====== Provided material
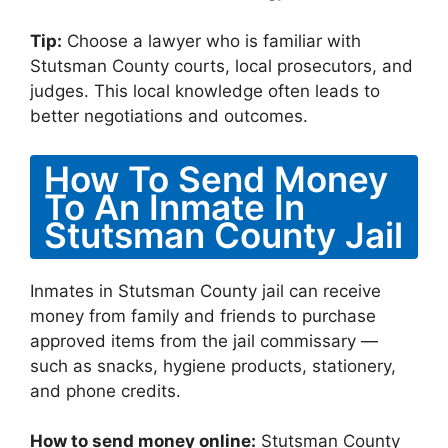
Tip:
Choose a lawyer who is familiar with
Stutsman County courts, local prosecutors, and
judges. This local knowledge often leads to
better negotiations and outcomes.
How To Send Money
To An Inmate In
Stutsman County Jail
Inmates in Stutsman County jail can receive
money from family and friends to purchase
approved items from the jail commissary —
such as snacks, hygiene products, stationery,
and phone credits.
How to send money online:
Stutsman County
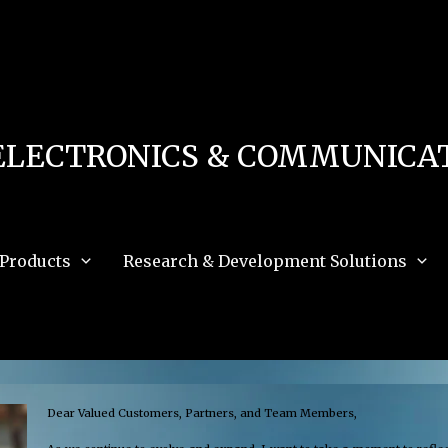
 in
/home/u111616518/domains/mec.org.pk/public_html/wp-content/db.php
on 
e_path='.:/opt/alt/php83/usr/share/pear:/opt/alt/php83/usr/share/php:/usr/share/pea
ELECTRONICS & COMMUNICAT
Products
Research & Development Solutions
Dear Valued Customers, Partners, and Team Members,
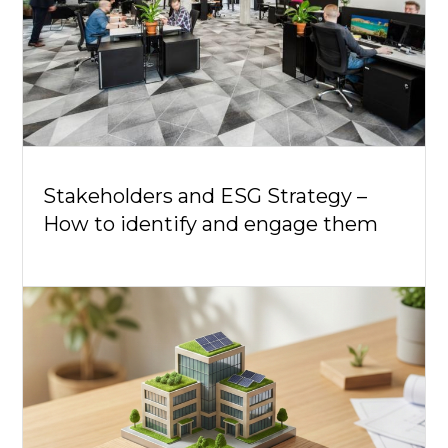
Stakeholders and ESG Strategy –
How to identify and engage them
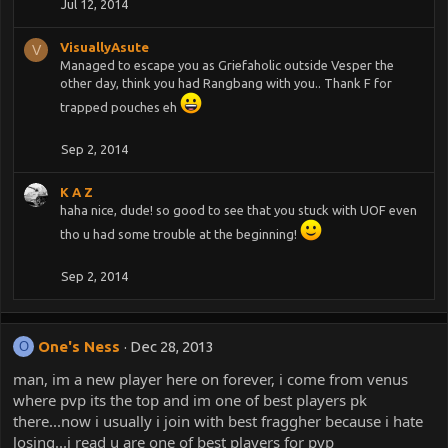
Jul 12, 2014
VisuallyAsute
V
Managed to escape you as Griefaholic outside Vesper the
other day, think you had Rangbang with you.. Thank F for
trapped pouches eh
Sep 2, 2014
K A Z
haha nice, dude! so good to see that you stuck with UOF even
tho u had some trouble at the beginning!
Sep 2, 2014
One's Ness
Dec 28, 2013
O
man, im a new player here on forever, i come from venus
where pvp its the top and im one of best players pk
there...now i usually i join with best fraggher because i hate
losing...i read u are one of best players for pvp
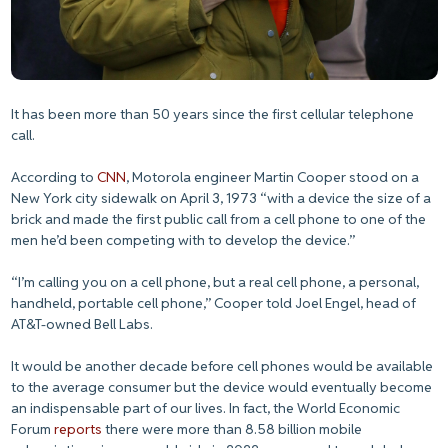
It has been more than 50 years since the first cellular telephone
call.
According to
CNN
, Motorola engineer Martin Cooper stood on a
New York city sidewalk on April 3, 1973 “with a device the size of a
brick and made the first public call from a cell phone to one of the
men he’d been competing with to develop the device.”
“I’m calling you on a cell phone, but a real cell phone, a personal,
handheld, portable cell phone,” Cooper told Joel Engel, head of
AT&T-owned Bell Labs.
It would be another decade before cell phones would be available
to the average consumer but the device would eventually become
an indispensable part of our lives. In fact, the World Economic
Forum
reports
there were more than 8.58 billion mobile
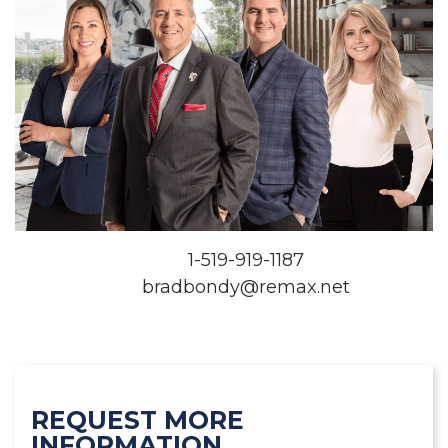
1-519-919-1187
bradbondy@remax.net
REQUEST MORE
INFORMATION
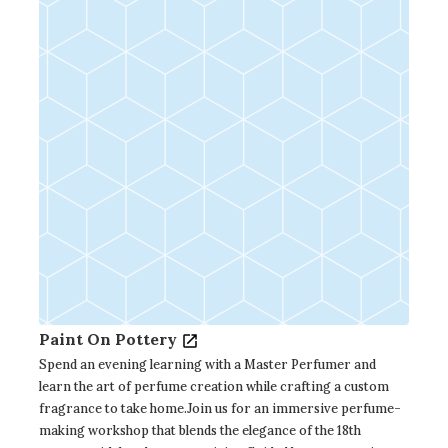
Paint On Pottery
Spend an evening learning with a Master Perfumer and
learn the art of perfume creation while crafting a custom
fragrance to take home.Join us for an immersive perfume-
making workshop that blends the elegance of the 18th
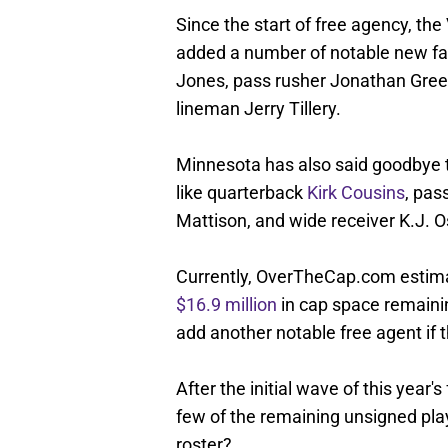
Since the start of free agency, th
added a number of notable new face
Jones, pass rusher Jonathan Gree
lineman Jerry Tillery.
Minnesota has also said goodbye t
like quarterback
Kirk Cousins
, pas
Mattison, and wide receiver K.J. O
Currently, OverTheCap.com estima
$16.9 million
in cap space remainin
add another notable free agent if 
After the initial wave of this year
few of the remaining unsigned pla
roster?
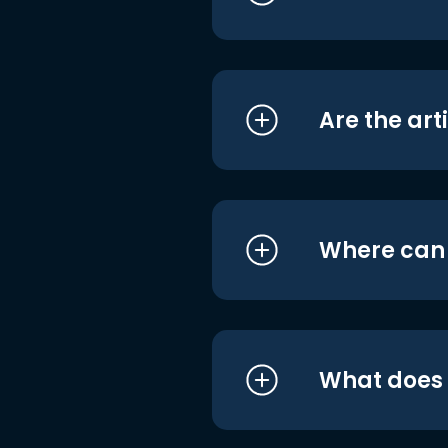
Are the art
Where can I
What does i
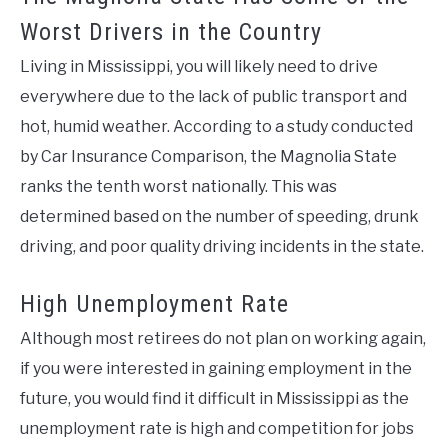
Worst Drivers in the Country
Living in Mississippi, you will likely need to drive
everywhere due to the lack of public transport and
hot, humid weather. According to a study conducted
by Car Insurance Comparison, the Magnolia State
ranks the tenth worst nationally. This was
determined based on the number of speeding, drunk
driving, and poor quality driving incidents in the state.
High Unemployment Rate
Although most retirees do not plan on working again,
if you were interested in gaining employment in the
future, you would find it difficult in Mississippi as the
unemployment rate is high and competition for jobs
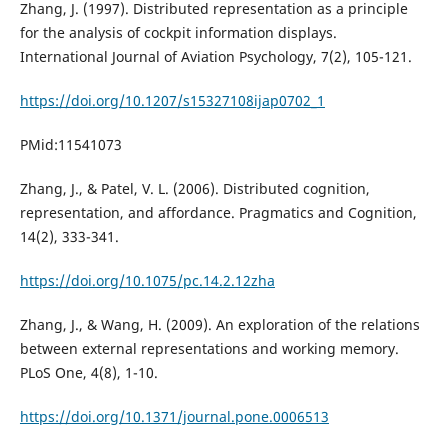
Zhang, J. (1997). Distributed representation as a principle
for the analysis of cockpit information displays.
International Journal of Aviation Psychology, 7(2), 105-121.
https://doi.org/10.1207/s15327108ijap0702_1
PMid:11541073
Zhang, J., & Patel, V. L. (2006). Distributed cognition,
representation, and affordance. Pragmatics and Cognition,
14(2), 333-341.
https://doi.org/10.1075/pc.14.2.12zha
Zhang, J., & Wang, H. (2009). An exploration of the relations
between external representations and working memory.
PLoS One, 4(8), 1-10.
https://doi.org/10.1371/journal.pone.0006513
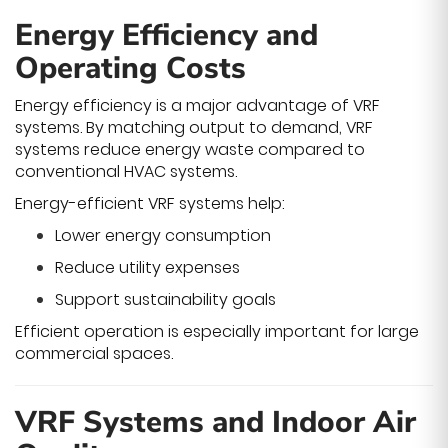
Energy Efficiency and
Operating Costs
Energy efficiency is a major advantage of VRF
systems. By matching output to demand, VRF
systems reduce energy waste compared to
conventional HVAC systems.
Energy-efficient VRF systems help:
Lower energy consumption
Reduce utility expenses
Support sustainability goals
Efficient operation is especially important for large
commercial spaces.
VRF Systems and Indoor Air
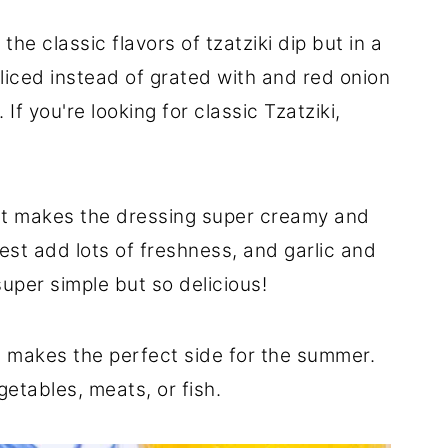
the classic flavors of tzatziki dip but in a
liced instead of grated with and red onion
If you're looking for classic Tzatziki,
t makes the dressing super creamy and
est add lots of freshness, and garlic and
 super simple but so delicious!
 makes the perfect side for the summer.
egetables, meats, or fish.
============
Problem statement: Return each line of the listing that holds the string "best".

Written answer:
where pvp its the top and im one of best players pk
there...now i usually i join with best fraggher because i hate
losing...i read u are one of best players for pvp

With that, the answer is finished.